[ExI] simulation as an improvement over reality
The Avantguardian
avantguardian2020 at yahoo.com
Sun Dec 26 08:48:34 UTC 2010
----- Original Message ----
> From: Eugen Leitl <eugen at leitl.org>
> To: extropy-chat at lists.extropy.org
> Sent: Sat, December 25, 2010 2:56:05 AM
> Subject: Re: [ExI] simulation as an improvement over reality
>
> On Fri, Dec 24, 2010 at 04:17:28PM -0800, The Avantguardian wrote:
>
> > > Presumably, the lifetimes for each species will follow a power law.
> >
> > So you readily admit that after a few minute or hours of real time, the
>upload
>
> > would not be recognizable as human -- let alone Eugen Leitl?

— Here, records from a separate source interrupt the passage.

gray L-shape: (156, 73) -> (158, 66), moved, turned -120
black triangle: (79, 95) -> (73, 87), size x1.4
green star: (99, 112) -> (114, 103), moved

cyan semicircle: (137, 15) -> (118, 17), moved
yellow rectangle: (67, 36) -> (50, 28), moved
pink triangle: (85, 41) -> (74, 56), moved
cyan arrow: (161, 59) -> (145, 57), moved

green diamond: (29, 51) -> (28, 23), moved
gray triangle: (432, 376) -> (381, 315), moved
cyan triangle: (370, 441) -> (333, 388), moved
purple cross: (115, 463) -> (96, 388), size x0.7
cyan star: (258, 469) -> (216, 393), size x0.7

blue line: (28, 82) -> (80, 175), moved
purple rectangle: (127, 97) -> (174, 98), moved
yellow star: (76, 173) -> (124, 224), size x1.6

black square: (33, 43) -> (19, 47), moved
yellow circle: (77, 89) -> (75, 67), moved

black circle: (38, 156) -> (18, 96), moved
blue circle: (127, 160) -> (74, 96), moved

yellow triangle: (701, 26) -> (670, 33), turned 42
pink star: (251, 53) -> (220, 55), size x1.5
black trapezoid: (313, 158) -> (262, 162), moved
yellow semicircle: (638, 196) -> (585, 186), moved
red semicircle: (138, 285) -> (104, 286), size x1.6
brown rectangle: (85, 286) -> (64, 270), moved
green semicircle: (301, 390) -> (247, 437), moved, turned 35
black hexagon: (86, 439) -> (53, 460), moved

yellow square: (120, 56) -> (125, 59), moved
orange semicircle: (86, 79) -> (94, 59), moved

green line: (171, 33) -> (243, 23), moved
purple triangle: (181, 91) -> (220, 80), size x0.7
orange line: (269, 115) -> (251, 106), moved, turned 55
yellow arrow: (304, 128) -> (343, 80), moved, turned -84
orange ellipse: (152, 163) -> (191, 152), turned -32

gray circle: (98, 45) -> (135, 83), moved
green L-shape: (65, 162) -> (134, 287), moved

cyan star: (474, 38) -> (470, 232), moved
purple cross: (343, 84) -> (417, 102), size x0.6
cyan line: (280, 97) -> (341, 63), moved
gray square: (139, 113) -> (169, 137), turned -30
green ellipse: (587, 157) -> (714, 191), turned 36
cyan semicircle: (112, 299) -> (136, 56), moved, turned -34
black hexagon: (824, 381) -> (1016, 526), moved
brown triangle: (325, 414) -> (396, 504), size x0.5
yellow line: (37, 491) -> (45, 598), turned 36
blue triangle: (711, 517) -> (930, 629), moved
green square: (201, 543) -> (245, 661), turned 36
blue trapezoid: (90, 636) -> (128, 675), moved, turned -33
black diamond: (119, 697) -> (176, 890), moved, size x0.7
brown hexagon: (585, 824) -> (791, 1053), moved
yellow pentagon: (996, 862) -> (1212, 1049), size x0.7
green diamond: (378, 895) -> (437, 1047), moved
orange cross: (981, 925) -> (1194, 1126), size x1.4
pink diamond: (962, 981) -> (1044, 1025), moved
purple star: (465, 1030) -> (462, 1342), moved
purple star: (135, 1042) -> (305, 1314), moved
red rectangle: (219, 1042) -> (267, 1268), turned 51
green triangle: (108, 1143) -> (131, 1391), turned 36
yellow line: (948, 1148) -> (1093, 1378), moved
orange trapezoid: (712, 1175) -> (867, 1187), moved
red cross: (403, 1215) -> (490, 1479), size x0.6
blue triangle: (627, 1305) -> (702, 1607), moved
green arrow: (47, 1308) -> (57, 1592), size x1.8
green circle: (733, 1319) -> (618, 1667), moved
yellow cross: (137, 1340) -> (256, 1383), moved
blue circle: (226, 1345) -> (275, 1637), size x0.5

Then why
bother?
>
> You're no longer recognizable as a blastula stage embryo, yet
> you still bothered enough to be still around.
>
> http://www.aleph.se/Trans/
>
> 'What is a human being, then?'
> 'A seed.'
> 'A... seed?'
> 'An acorn that is unafraid to destroy itself in growing into a tree'
>
> David Zindell, The Broken God
But I am still genetically isomorphic to that embryo as is the acorn to the oak
tree. While the morphological phenotypes may have changed, the genetic
information has been fairly well conserved and if you look at the right genomic
subsets, both the acorn and the embryo can be found described within.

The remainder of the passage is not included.